For validation, we will use three metrics. 
- Mean intersection over union: **mIoU**,
- Mean class accuracy: **classAcc**,
- Accuracy: **Acc**.

To calculate **IoU**, use this formula for binary segmentation masks for each class, and then average w.r.t. all classes:

$$ \text{IoU} = \frac{ \text{area of intersection} }{ \text{area of union} } = \frac{ \| \hat{m} \cap m  \| }{ \| \hat{m} \cup m \| }, \quad \text{$\hat{m}$ — predicted binary mask},\ \text{$m$ — target binary mask}.$$

For **mRecall** you can use the following formula:

$$
    \text{mRecall} = \frac{ \| \hat{m} \cap m \| }{ \| m \| }
$$

And **accuracy** is a fraction of correctly identified pixels in the image.
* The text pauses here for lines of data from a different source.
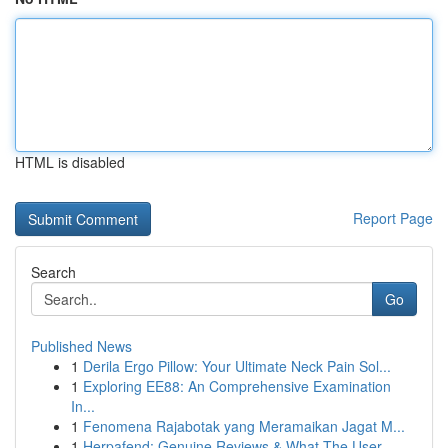
HTML is disabled
Report Page
Search
Go
Published News
1
Derila Ergo Pillow: Your Ultimate Neck Pain Sol...
1
Exploring EE88: An Comprehensive Examination
In...
1
Fenomena Rajabotak yang Meramaikan Jagat M...
1
Herpafend: Genuine Reviews & What The User ...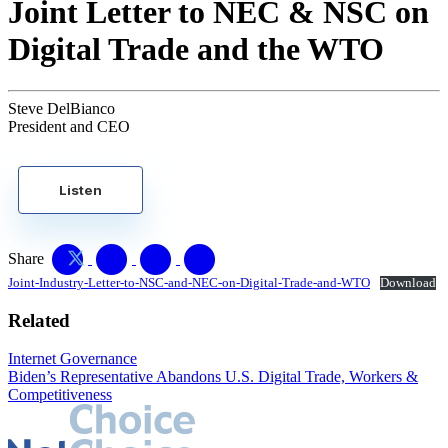
Joint Letter to NEC & NSC on
Digital Trade and the WTO
Steve DelBianco
President and CEO
Listen
Share
Joint-Industry-Letter-to-NSC-and-NEC-on-Digital-Trade-and-WTO
Download
Related
Internet Governance
Biden’s Representative Abandons U.S. Digital Trade, Workers &
Competitiveness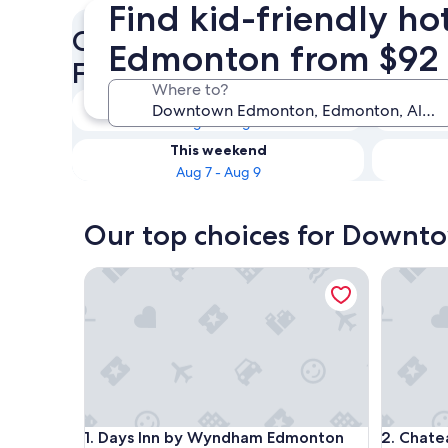
Find kid-friendly h
Check availability on Down
Edmonton from $92
Family Hotels
Where to?
Tonight
Aug 6 - Aug 7
This weekend
Aug 7 - Aug 9
Our top choices for Downto
Days Inn by Wyndham Edmonton Downtown
Chateau 
Days Inn by Wyndham Edmonton Downtown
Chateau 
1. Days Inn by Wyndham Edmonton
2. Chate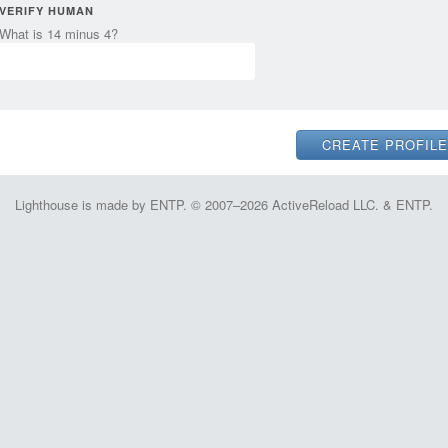
VERIFY HUMAN
What is 14 minus 4?
Lighthouse is made by ENTP. © 2007–2026 ActiveReload LLC. & ENTP.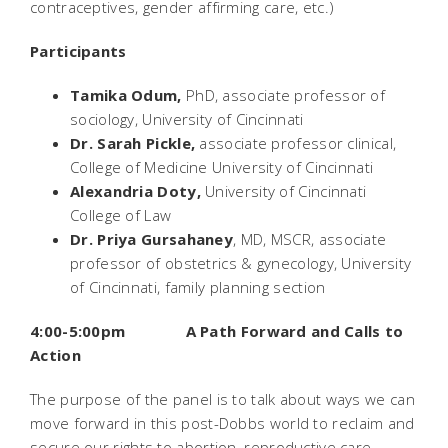
contraceptives, gender affirming care, etc.)
Participants
Tamika Odum,
PhD, associate professor of
sociology, University of Cincinnati
Dr. Sarah Pickle,
associate professor clinical,
College of Medicine University of Cincinnati
Alexandria Doty,
University of Cincinnati
College of Law
Dr. Priya Gursahaney
,
MD, MSCR, associate
professor of obstetrics & gynecology, University
of Cincinnati, family planning section
4:00-5:00pm A Path Forward and Calls to
Action
The purpose of the panel is to talk about ways we can
move forward in this post-
Dobbs
world to reclaim and
secure our rights to abortion, reproductive care,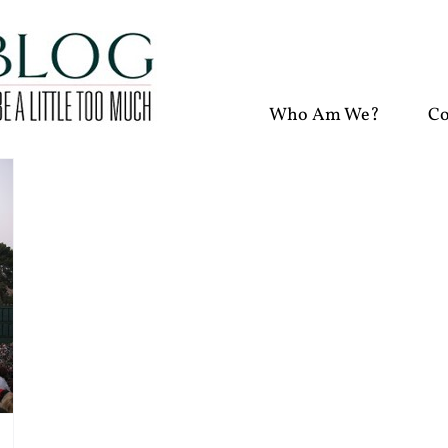
Who Am We?
Co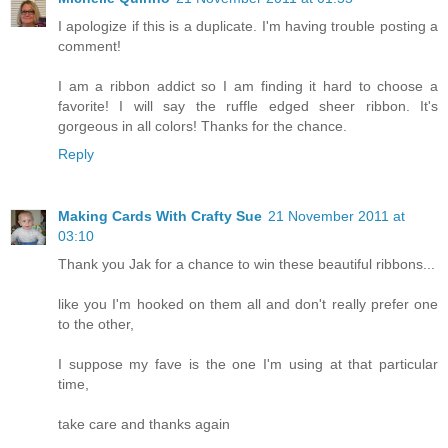
I apologize if this is a duplicate. I'm having trouble posting a
comment!
I am a ribbon addict so I am finding it hard to choose a
favorite! I will say the ruffle edged sheer ribbon. It's
gorgeous in all colors! Thanks for the chance.
Reply
Making Cards With Crafty Sue
21 November 2011 at
03:10
Thank you Jak for a chance to win these beautiful ribbons...
like you I'm hooked on them all and don't really prefer one
to the other,
I suppose my fave is the one I'm using at that particular
time,
take care and thanks again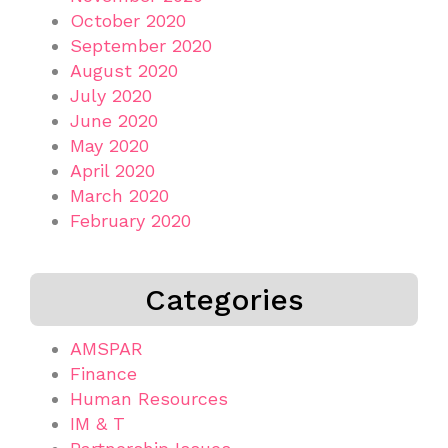
October 2020
September 2020
August 2020
July 2020
June 2020
May 2020
April 2020
March 2020
February 2020
Categories
AMSPAR
Finance
Human Resources
IM & T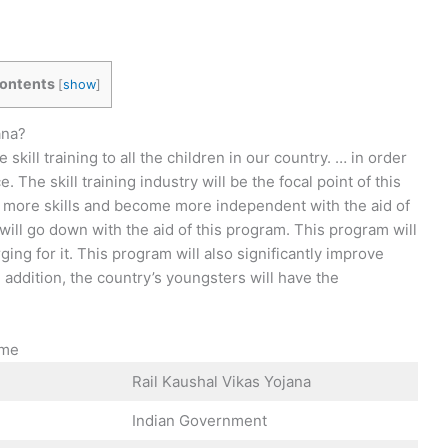
ontents
[
show
]
ana?
skill training to all the children in our country. … in order
 The skill training industry will be the focal point of this
in more skills and become more independent with the aid of
ill go down with the aid of this program. This program will
ging for it. This program will also significantly improve
In addition, the country’s youngsters will have the
eme
Rail Kaushal Vikas Yojana
Indian Government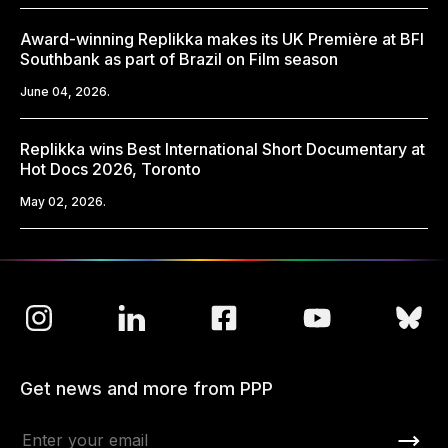
Award-winning Replikka makes its UK Première at BFI
Southbank as part of Brazil on Film season
June 04, 2026.
Replikka wins Best International Short Documentary at
Hot Docs 2026, Toronto
May 02, 2026.
Get news and more from PPP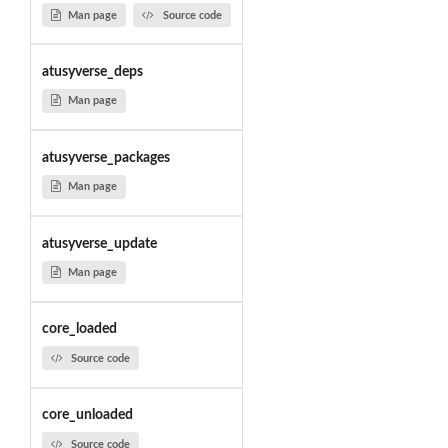
Man page
Source code
atusyverse_deps
Man page
atusyverse_packages
Man page
atusyverse_update
Man page
core_loaded
Source code
core_unloaded
Source code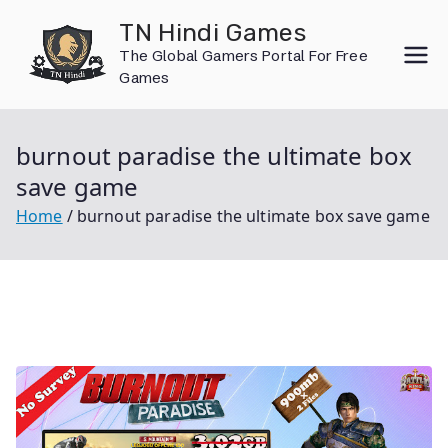
Skip
TN Hindi Games
to
The Global Gamers Portal For Free
content
Games
burnout paradise the ultimate box
save game
Home
burnout paradise the ultimate box save game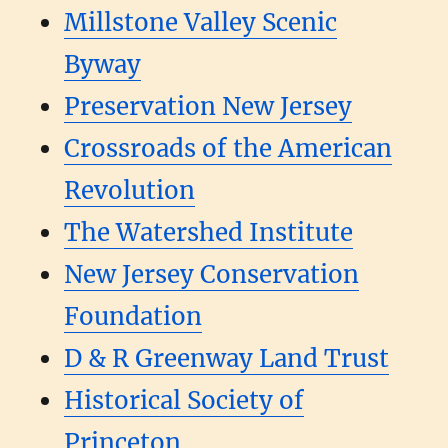
Millstone Valley Scenic
Byway
Preservation New Jersey
Crossroads of the American
Revolution
The Watershed Institute
New Jersey Conservation
Foundation
D & R Greenway Land Trust
Historical Society of
Princeton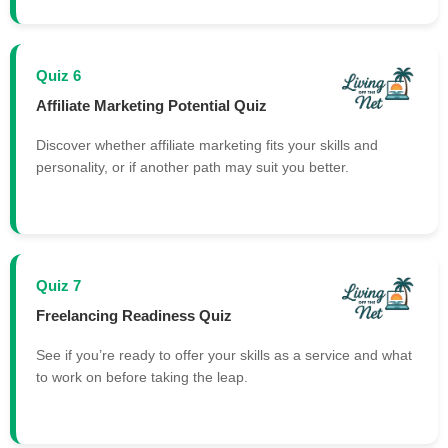
Quiz 6
Affiliate Marketing Potential Quiz
Discover whether affiliate marketing fits your skills and
personality, or if another path may suit you better.
Quiz 7
Freelancing Readiness Quiz
See if you’re ready to offer your skills as a service and what
to work on before taking the leap.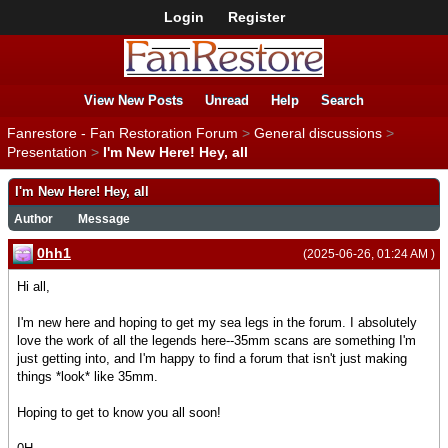
Login
Register
View New Posts
Unread
Help
Search
Fanrestore - Fan Restoration Forum
>
General discussions
>
Presentation
>
I'm New Here! Hey, all
I'm New Here! Hey, all
Author
Message
0hh1
(2025-06-26, 01:24 AM )
Hi all,
I'm new here and hoping to get my sea legs in the forum. I absolutely
love the work of all the legends here--35mm scans are something I'm
just getting into, and I'm happy to find a forum that isn't just making
things *look* like 35mm.
Hoping to get to know you all soon!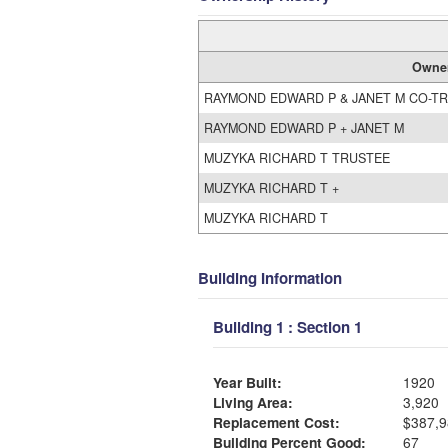
Owne
RAYMOND EDWARD P & JANET M CO-T
RAYMOND EDWARD P + JANET M
MUZYKA RICHARD T TRUSTEE
MUZYKA RICHARD T +
MUZYKA RICHARD T
Building Information
Building 1 : Section 1
Year Built:
1920
Living Area:
3,920
Replacement Cost:
$387,9
Building Percent Good:
67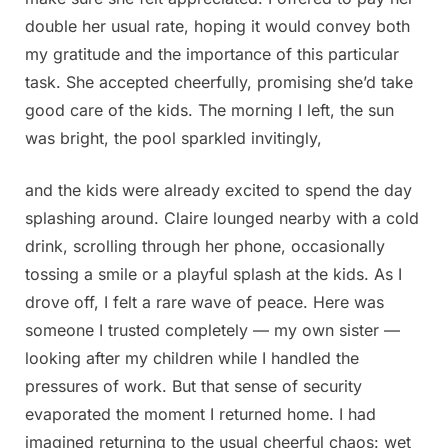
double her usual rate, hoping it would convey both
my gratitude and the importance of this particular
task. She accepted cheerfully, promising she’d take
good care of the kids. The morning I left, the sun
was bright, the pool sparkled invitingly,
and the kids were already excited to spend the day
splashing around. Claire lounged nearby with a cold
drink, scrolling through her phone, occasionally
tossing a smile or a playful splash at the kids. As I
drove off, I felt a rare wave of peace. Here was
someone I trusted completely — my own sister —
looking after my children while I handled the
pressures of work. But that sense of security
evaporated the moment I returned home. I had
imagined returning to the usual cheerful chaos: wet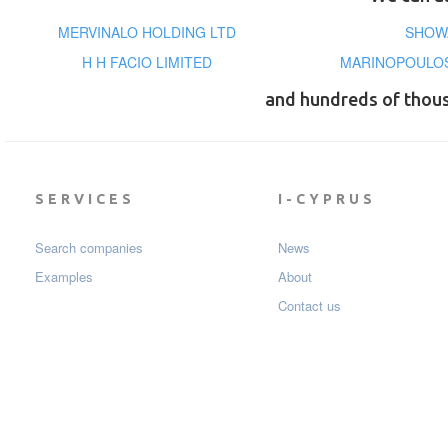
MERVINALO HOLDING LTD
SHOWA
H H FACIO LIMITED
MARINOPOULOS
and hundreds of thou
SERVICES
I-CYPRUS
Search companies
News
Examples
About
Contact us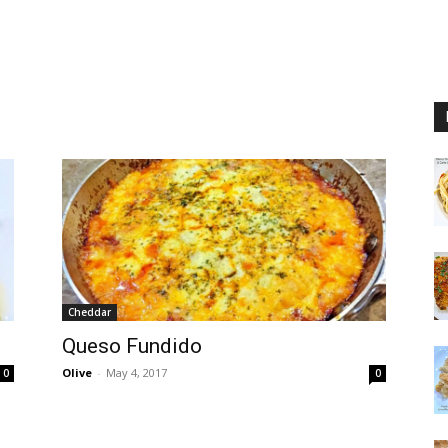
Cheddar
Queso Fundido
Olive
-
May 4, 2017
0
0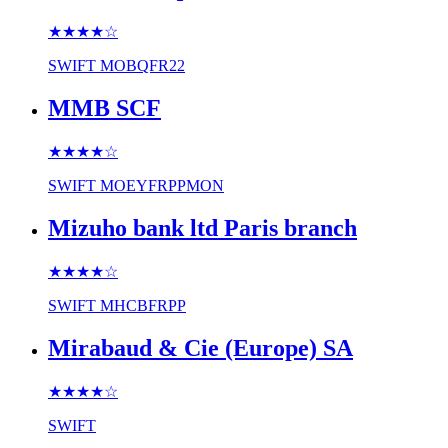
★★★★
☆
SWIFT
MOBQFR22
MMB SCF
★★★★
☆
SWIFT
MOEYFRPPMON
Mizuho bank ltd Paris branch
★★★★
☆
SWIFT
MHCBFRPP
Mirabaud & Cie (Europe) SA
★★★★
☆
SWIFT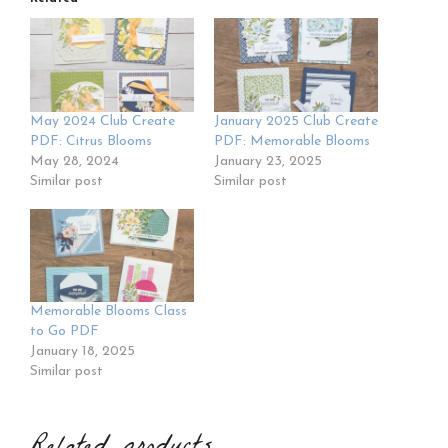
May 2024 Club Create
January 2025 Club Create
PDF: Citrus Blooms
PDF: Memorable Blooms
May 28, 2024
January 23, 2025
Similar post
Similar post
Memorable Blooms Class
to Go PDF
January 18, 2025
Similar post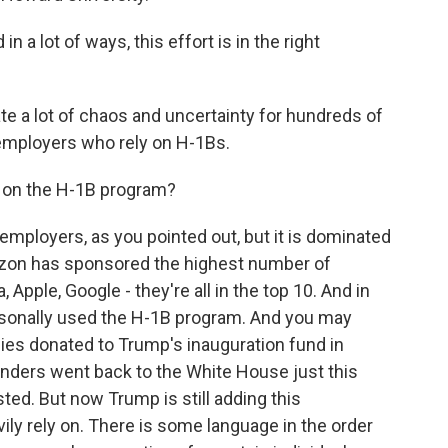
a lot of ways, this effort is in the right
ate a lot of chaos and uncertainty for hundreds of
 employers who rely on H-1Bs.
 on the H-1B program?
f employers, as you pointed out, but it is dominated
azon has sponsored the highest number of
Apple, Google - they're all in the top 10. And in
rsonally used the H-1B program. And you may
ies donated to Trump's inauguration fund in
unders went back to the White House just this
ted. But now Trump is still adding this
ly rely on. There is some language in the order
Generally, we want our models to optimize accuracy since this implies that it makes little mistakes. However, most of the segmentation problems have imbalanced classes, and therefore the models tend to underfit the rare classes. Therefore, we also need to measure the mean performance of the model across all classes (mean IoU or mean class accuracy). In reality, these metrics (not the accuracy) are the go-to benchmarks for segmentation models.

In [3]:
def calc_val_data(preds, masks, num_classes):
    preds = torch.argmax(preds, dim=1)
    
    intersection = torch.stack(
        tensors=[
            ((masks == i) & (preds == i)).sum((1, 2))
            for i in range(num_classes)
        ],
        dim=-1,
    ) #calc intersection for each class
    union = torch.stack(
        tensors=[
            ((masks == i) | (preds == i)).sum((1, 2))
            for i in range(num_classes)
        ],
        dim=-1,
    ) #calc union for each class

    target = torch.stack(
        tensors=[
            (masks == i).sum((1, 2))
            for i in range(num_classes)
        ],
        dim=-1,
    ) #calc number of pixels in groundtruth mask per class
    # Output shapes: B x num_classes

    assert isinstance(intersection, torch.Tensor), 'Output should be a tensor'
    assert isinstance(union, torch.Tensor), 'Output should be a tensor'
    assert isinstance(target, torch.Tensor), 'Output should be a tensor'

    assert intersection.shape == union.shape == target.shape, 'Wrong output shape'
    assert union.shape[0] == masks.shape[0] and union.shape[1] == num_classes, 'Wrong output shape'

    return intersection, union, target

def calc_val_loss(intersection, union, target, eps = 1e-7):
    
    iou = torch.nanmean(
        intersection / union,
        dim=1,
    )
    rec = torch.nanmean(
        intersection / target,
        dim=1,
    )
    acc = 1 - (union - intersection).sum(dim=1) / (2*target.sum(dim=1))
    
    mean_iou = iou.mean() # TODO: calc mean class iou
    mean_class_rec = rec.mean() # TODO: calc mean class recall
    mean_acc = acc.mean() # TODO: calc mean accuracy

    return mean_iou, mean_class_rec, mean_acc

### `train`
**TODO: define optimizer and learning rate scheduler.**

You need to experiment with different optimizers and schedulers and pick one of each which works the best. Since the grading will be partially based on the validation performance of your models, we strongly advise doing some preliminary experiments and pick the configuration with the best results.

In [4]:
# Copyright The PyTorch Lightning team.
#
# Licensed under the Apache License, Version 2.0 (the "License");
# you may not use this file except in compliance with the License.
# You may obtain a copy of the License at
#
#     http://www.apache.org/licenses/LICENSE-2.0
#
# Modifications Copyright Skoltech Deep Learning Course.

import torch
import torch.nn.functional as F
import pytorch_lightning as pl
from torch.utils.data import DataLoader


class SegModel(pl.LightningModule):
    def __init__(
        self,
        model: str,
        backbone: str,
        aspp: bool,
        augment_data: bool,
        optimizer: str = 'default',
        scheduler: str = 'default',
        lr: float = None,
        batch_size: int = 16,
        data_path: str = '../data/PPKE-SZTAKI-MasonryBenchmark',
        image_size: int = 512,
        num_classes: int = 2,
    ) -> None:
        
        super(SegModel, self).__init__()
        self.num_classes = num_classes

        if model == 'unet':
            self.net = UNet(num_classes=self.num_classes)
        elif model == 'deeplab':
            self.net = DeepLab(backbone, aspp, self.num_classes)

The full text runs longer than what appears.